WORK INSTRUCTION:
Skip the pictures. Output only the lines below starting at the line with "es ideal para" and ending at the line with "بالشراكة مع الشاعر صلاح محمد 2016 كأول تجربة", both ends included, exactly as they are.

*** DATASET ENTRIES ***

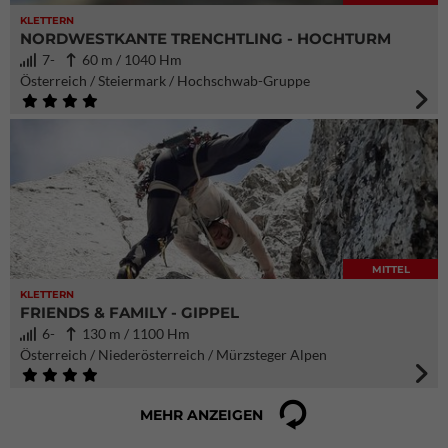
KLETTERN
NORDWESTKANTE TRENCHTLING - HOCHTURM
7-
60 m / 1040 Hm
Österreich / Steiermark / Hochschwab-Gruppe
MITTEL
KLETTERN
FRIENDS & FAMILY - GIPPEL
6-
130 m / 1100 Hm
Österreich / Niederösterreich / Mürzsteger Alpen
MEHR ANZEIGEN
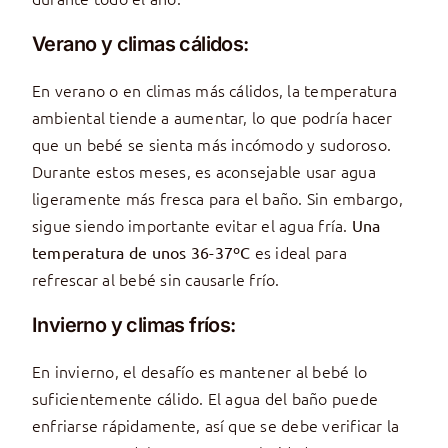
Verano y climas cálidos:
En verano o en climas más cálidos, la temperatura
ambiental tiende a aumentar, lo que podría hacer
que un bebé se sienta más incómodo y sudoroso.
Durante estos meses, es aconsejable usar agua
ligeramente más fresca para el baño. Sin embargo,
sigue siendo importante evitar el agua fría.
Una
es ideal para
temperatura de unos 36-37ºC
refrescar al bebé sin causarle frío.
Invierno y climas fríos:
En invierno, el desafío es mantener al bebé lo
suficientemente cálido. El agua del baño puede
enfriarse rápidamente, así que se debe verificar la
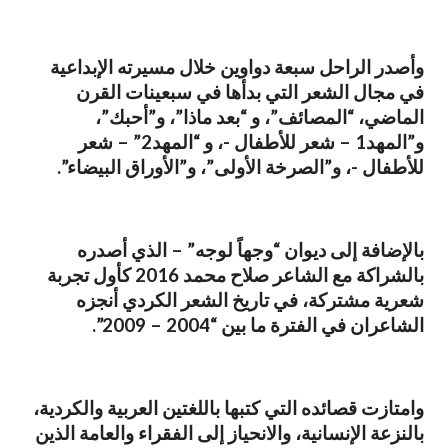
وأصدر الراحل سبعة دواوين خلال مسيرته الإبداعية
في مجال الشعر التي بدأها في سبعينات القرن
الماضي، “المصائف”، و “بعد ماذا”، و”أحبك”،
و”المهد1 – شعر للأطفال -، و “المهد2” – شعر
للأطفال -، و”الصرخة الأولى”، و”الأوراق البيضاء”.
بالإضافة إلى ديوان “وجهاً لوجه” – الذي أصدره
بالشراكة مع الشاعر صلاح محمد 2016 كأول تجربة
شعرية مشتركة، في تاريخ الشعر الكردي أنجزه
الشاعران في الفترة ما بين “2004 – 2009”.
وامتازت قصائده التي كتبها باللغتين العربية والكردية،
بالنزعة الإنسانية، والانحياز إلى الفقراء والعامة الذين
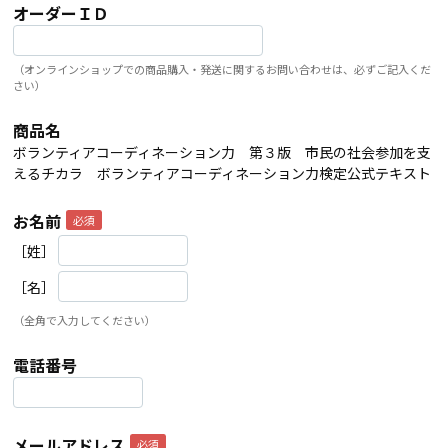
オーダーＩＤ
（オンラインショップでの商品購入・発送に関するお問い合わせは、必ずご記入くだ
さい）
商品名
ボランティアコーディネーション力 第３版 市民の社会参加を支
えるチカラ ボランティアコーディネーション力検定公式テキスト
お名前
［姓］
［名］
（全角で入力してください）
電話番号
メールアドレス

*** End of DATASET ENTRIES ***
*** DATASET ENTRIES ***

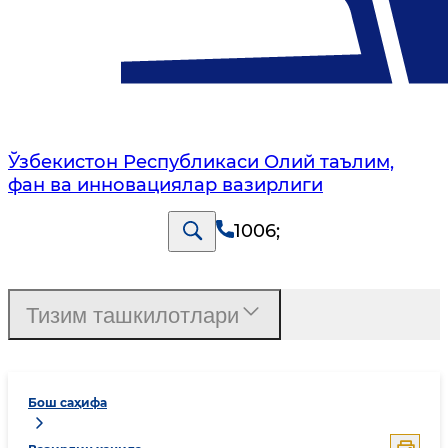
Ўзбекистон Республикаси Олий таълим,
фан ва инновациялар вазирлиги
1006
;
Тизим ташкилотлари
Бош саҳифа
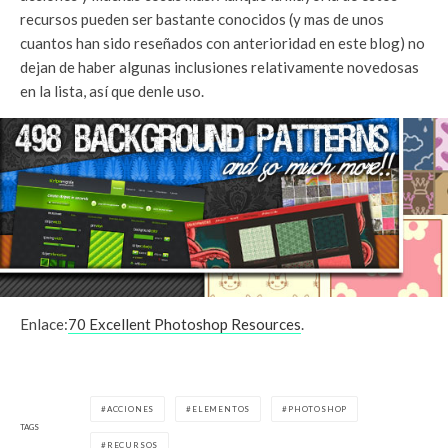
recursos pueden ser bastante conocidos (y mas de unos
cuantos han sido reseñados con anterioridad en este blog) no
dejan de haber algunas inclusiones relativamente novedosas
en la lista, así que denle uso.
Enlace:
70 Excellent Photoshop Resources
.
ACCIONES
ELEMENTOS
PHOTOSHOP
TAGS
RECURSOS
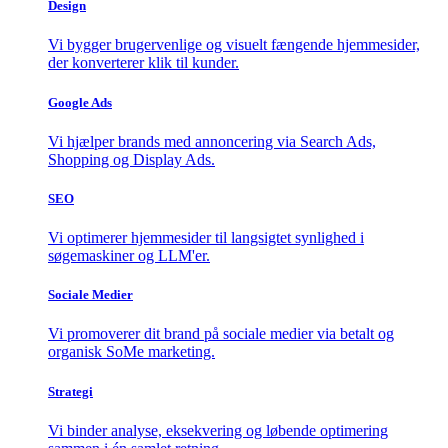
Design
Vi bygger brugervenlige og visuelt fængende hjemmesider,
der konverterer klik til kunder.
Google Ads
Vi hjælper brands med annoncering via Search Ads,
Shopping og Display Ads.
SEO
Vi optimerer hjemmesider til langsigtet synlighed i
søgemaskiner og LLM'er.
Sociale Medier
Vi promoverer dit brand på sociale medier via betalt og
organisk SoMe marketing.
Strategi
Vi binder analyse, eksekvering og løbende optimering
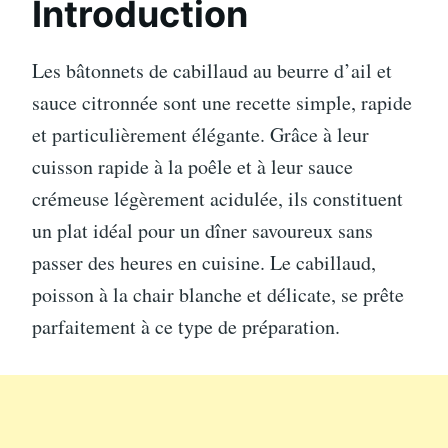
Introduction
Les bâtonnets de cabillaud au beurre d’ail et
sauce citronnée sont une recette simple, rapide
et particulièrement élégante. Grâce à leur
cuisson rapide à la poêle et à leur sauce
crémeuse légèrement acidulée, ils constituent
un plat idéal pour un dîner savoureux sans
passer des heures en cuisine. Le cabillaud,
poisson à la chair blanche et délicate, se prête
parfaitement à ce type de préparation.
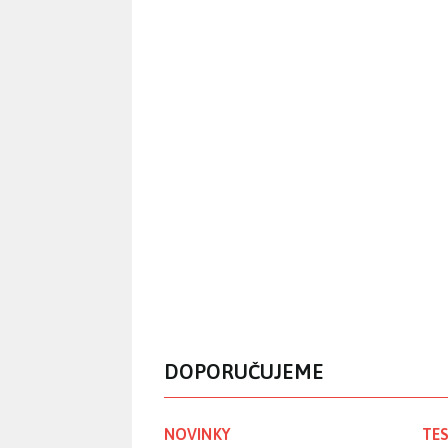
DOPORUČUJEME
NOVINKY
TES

*** End of DATASET ENTRIES ***

REPLY TO THE TASK:
es ideal para
temperatura de unos 36-37ºC
refrescar al bebé sin causarle frío.
Invierno y climas fríos:
En invierno, el desafío es mantener al bebé lo
suficientemente cálido. El agua del baño puede
enfriarse rápidamente, así que se debe verificar la
وأصدر الراحل سبعة دواوين خلال مسيرته الإبداعية
في مجال الشعر التي بدأها في سبعينات القرن
الماضي، “المصائف”، و “بعد ماذا”، و”أحبك”،
و”المهد1 – شعر للأطفال -، و “المهد2” – شعر
للأطفال -، و”الصرخة الأولى”، و”الأوراق البيضاء”.
بالإضافة إلى ديوان “وجهاً لوجه” – الذي أصدره
بالشراكة مع الشاعر صلاح محمد 2016 كأول تجربة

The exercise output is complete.